Talking about assumptions

Risk management. That is the correct framework for documenting decisions. Why did we decide A instead of B? Because it was better when we considered C and D. We couldn’t measure E and we ignored F for now, though we plan to investigate F more and update the decision later if needed.

Concrete examples. Those are the correct topics to discuss deeply. How do we prevent the same mistake? How much did it cost us, can we afford to ignore it? Can we afford to ignore the current priorities if we shift our focus?

But if you ask me to document, question, or validate “all” the assumptions, be prepared for the laser lights shining from my eyes 🐱.

How big is your imagination, how much do you assume about the computers, about our users, the stakeholders?
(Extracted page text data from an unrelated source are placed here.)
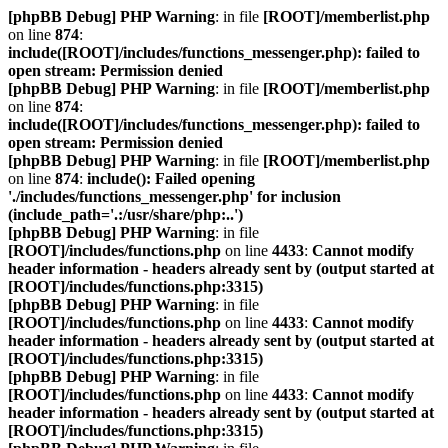
[phpBB Debug] PHP Warning
: in file
[ROOT]/memberlist.php
on line
874
:
include([ROOT]/includes/functions_messenger.php): failed to
open stream: Permission denied
[phpBB Debug] PHP Warning
: in file
[ROOT]/memberlist.php
on line
874
:
include([ROOT]/includes/functions_messenger.php): failed to
open stream: Permission denied
[phpBB Debug] PHP Warning
: in file
[ROOT]/memberlist.php
on line
874
:
include(): Failed opening
'./includes/functions_messenger.php' for inclusion
(include_path='.:/usr/share/php:..')
[phpBB Debug] PHP Warning
: in file
[ROOT]/includes/functions.php
on line
4433
:
Cannot modify
header information - headers already sent by (output started at
[ROOT]/includes/functions.php:3315)
[phpBB Debug] PHP Warning
: in file
[ROOT]/includes/functions.php
on line
4433
:
Cannot modify
header information - headers already sent by (output started at
[ROOT]/includes/functions.php:3315)
[phpBB Debug] PHP Warning
: in file
[ROOT]/includes/functions.php
on line
4433
:
Cannot modify
header information - headers already sent by (output started at
[ROOT]/includes/functions.php:3315)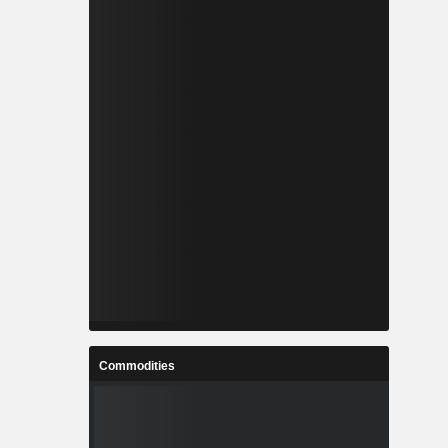
Commodities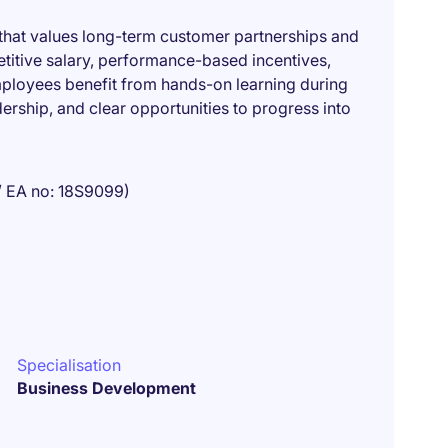
 that values long-term customer partnerships and
titive salary, performance-based incentives,
mployees benefit from hands-on learning during
dership, and clear opportunities to progress into
/ EA no: 18S9099)
Specialisation
Business Development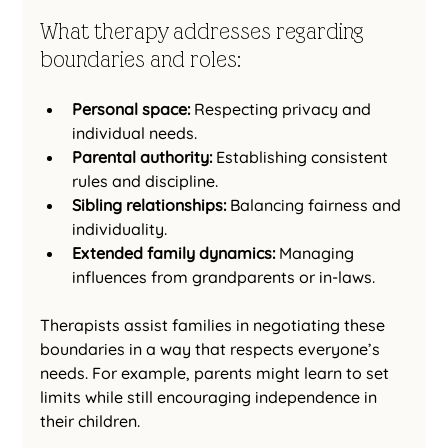
What therapy addresses regarding 
boundaries and roles:
Personal space:
 Respecting privacy and 
individual needs.
Parental authority:
 Establishing consistent 
rules and discipline.
Sibling relationships:
 Balancing fairness and 
individuality.
Extended family dynamics:
 Managing 
influences from grandparents or in-laws.
Therapists assist families in negotiating these 
boundaries in a way that respects everyone’s 
needs. For example, parents might learn to set 
limits while still encouraging independence in 
their children.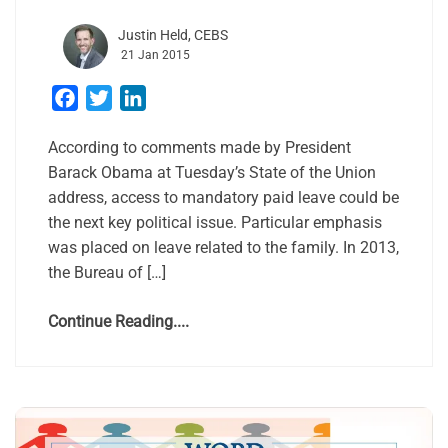
Justin Held, CEBS
21 Jan 2015
Facebook
Twitter
LinkedIn
According to comments made by President
Barack Obama at Tuesday’s State of the Union
address, access to mandatory paid leave could be
the next key political issue. Particular emphasis
was placed on leave related to the family. In 2013,
the Bureau of […]
Continue Reading....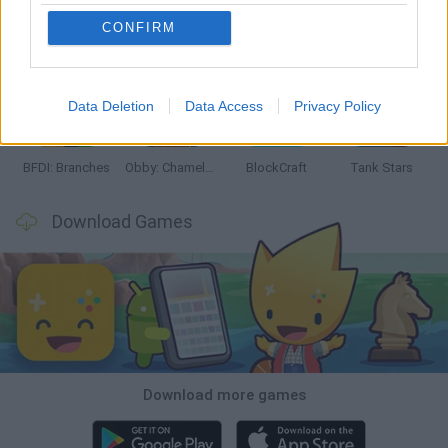
CONFIRM
Smash and Break
Bonko
Five Nights at Epstein's
Chameleon Hideout
Data Deletion
Data Access
Privacy Policy
BFDI: Branches
Obby: Chameleon: Paint & Hide
BlockCraft
Tank Stars
Download Games
Download more games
Are you familiar with similar software solutions from the past, did you base your suggestion on the past mistakes analyzed deeply, how did you measure the safety and efficacy of the treatment?

Those questions will cross my mind before I ask politely what exactly do you mean. Chances are I will come across as sarcastic, cynical, and non-cooperative. Chances are those are my defense mechanisms against the irony of receiving advice about assumptions, when my job is converting tons of human assumptions to an alien language all along. Why do you think I have been asking the 15 “nitpicking” question yesterday? Those were the assumptions you haven’t specified that I found unclear. And I documented them — I wrote code.